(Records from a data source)
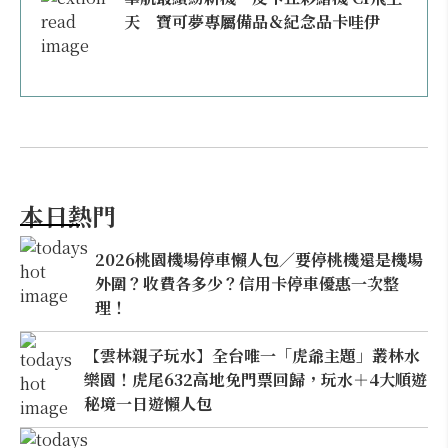
天 寶可夢專屬備品＆紀念品卡哇伊
本日熱門
2026桃園機場停車懶人包／要停桃機還是機場
外圍？收費各多少？信用卡停車優惠一次整
理！
【雲林親子玩水】全台唯一「虎爺主題」叢林水
樂園！虎尾632高地免門票回歸，玩水＋4大順遊
秘境一日遊懶人包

### WHAT NEEDS TO BE DONE
Print each record as it appears above, dropping every picture from the copy.

### SOLVED PROBLEM
天 寶可夢專屬備品＆紀念品卡哇伊
本日熱門
2026桃園機場停車懶人包／要停桃機還是機場
外圍？收費各多少？信用卡停車優惠一次整
理！
【雲林親子玩水】全台唯一「虎爺主題」叢林水
樂園！虎尾632高地免門票回歸，玩水＋4大順遊
秘境一日遊懶人包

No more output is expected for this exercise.